For many insidious pathogens the classical vaccination approach of injecting attenuated
pathogens has failed. Subunit vaccines composed of recombinant antigens might provide an
attractive alternative but their effective deployment will require the development of adjuvants capable of activating cellular immune responses. An appealing approach to achieve this goal is the encapsulation of antigens and immune-stimulatory compounds in particulate carriers.

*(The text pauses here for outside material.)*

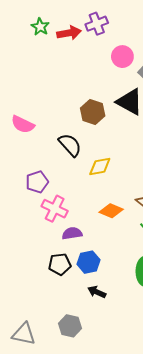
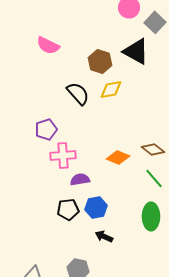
pink semicircle: (23, 124) -> (48, 45), moved
yellow diamond: (100, 167) -> (111, 89), moved
pink cross: (55, 209) -> (63, 155), turned -30

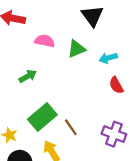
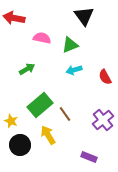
cyan arrow: (108, 58) -> (74, 70), moved
purple cross: (114, 134) -> (103, 120), turned 30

Particulates in the 0.1-10 μm size range mimic the dimensions of pathogens, making them far
better recognized by the immune system than soluble antigens. Moreover, particulate delivery systems reduce inflammatory side effects evoked by immune stimulatory compounds by
focussing their action onto antigen presenting cells. Formulating antigens and immune
stimulatory components - often having totally different physicochemical characteristics -
inside the same particulate carrier however poses a tremendous challenge to drug delivery
scientists, currently impeding the use of these delivery systems on the vaccine market. As a consequence, the major aim of this project is the development of an easy and versatile
formulation strategy, compatible with clinical scaling up and enabling the efficient
encapsulation of antigens and immune-stimulatory components. Achieving this might
contribute to the development of prophylactic and therapeutic vaccines against chronic
infectious diseases and cancers, which are currently poorly controlled.